Everyone is building drone companies. The battlefield may have already moved past them.

A recent War on the Rocks piece by Vitaliy Goncharuk makes an argument worth taking seriously: the next air war won't be won by drones. It will be won by cheap missiles. The data coming out of Ukraine is uncomfortable for the drone-maximalist narrative, and it is worth sitting with before the next funding cycle locks in.

Russia is already strapping turbojet engines onto Shahed-class airframes — turning twenty-to-fifty-thousand-dollar propeller platforms into 460-mph threats that cruise at 29,000 feet. Ukrainian interceptor drones top out around 280 mph and 6,500 feet. The physics do not work. You cannot chase something from behind that flies at twice your speed and four times your altitude. This is not a tuning problem an extra engineering sprint solves. It is an architectural ceiling.

That is the heart of Goncharuk's case: propeller-driven interceptors face structural constraints that engineering cannot overcome. The cost-exchange math that made drones revolutionary five years ago is already migrating to a different platform — cheap, autonomous, mass-producible interceptors at ten-to-fifty thousand dollars per unit. Not half-million-dollar precision missiles. Not drones that cannot catch what they are built to kill.
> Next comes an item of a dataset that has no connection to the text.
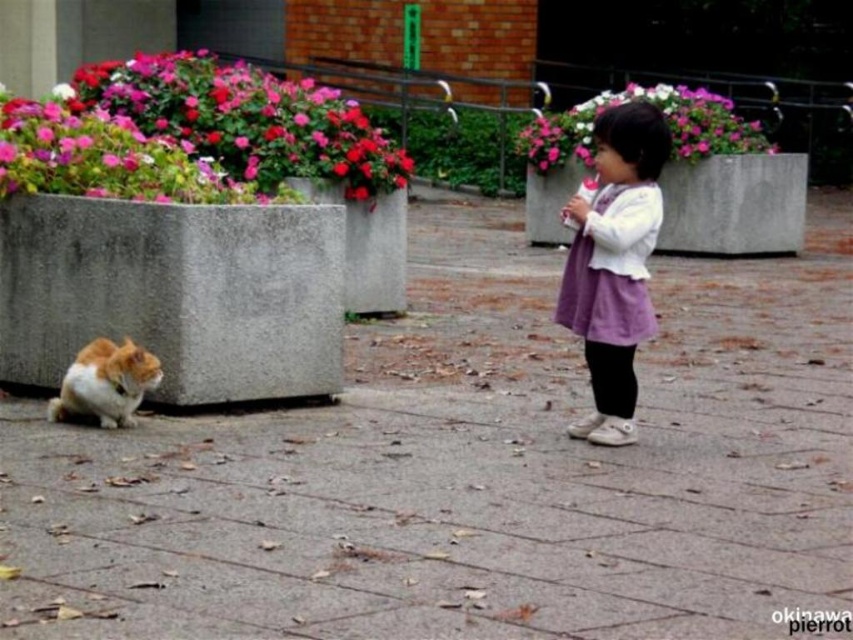 You are a photographer trying to capture a photo of the gray concrete pavement at center and the purple cotton dress at center. Which object is taller in the image?

The purple cotton dress at center is taller than the gray concrete pavement at center.

The child is standing in a courtyard with a cat. There is a point at coordinates (614, 264). What object is this point located on?

The point at coordinates (614, 264) is located on the purple cotton dress at center.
In that world, the drone does not disappear. It gets demoted to logistics — a truck that moves munitions and supplies through permissive airspace, not the weapon at the point of contact.

Hold that against where the money is going. The Department's autonomous warfare push put $54.6 billion toward autonomous systems. JIATF 401 is spending $600 million on counter-UAS at a record pace. The entire procurement reflex is oriented toward the drone threat as it looked last year. But if that threat is already evolving into something drones structurally cannot answer, then a large share of that spend is buying capability against the last war, not the next one.

This is the pattern worth naming. The constraint is not capital — there is more of it aimed at this problem than ever. The constraint is that the demand signal and the procurement signal are pointed at slightly different wars. The battlefield is resetting the cost-exchange ratio again, and the institutions are funding the previous reset.

So the founder question is the one that matters here: what company should exist because this is true? The companies that matter in eighteen months may not be the ones building a better drone. They may be the ones building a cheaper missile — autonomous, AI-guided, mass-producible, with no satellite dependency — the kind of weapon that resets the cost-exchange ratio the way drones did half a decade ago. That is a hard company to build, which is exactly why it is worth building now, while the procurement gravity is still pulling the other direction.

The narrative is that drones change everything. The counter-narrative is already arriving from the field: drones were the first chapter. Cheap autonomous missiles are the next one. The builders who start on the next chapter now — small teams, real authority, short loops between the field and the factory — will be the ones the system is forced to catch up to.

Paul Garcia is the founder of Merge Combinator, a venture studio for national security. He is a retired Air Force officer and Weapons School graduate.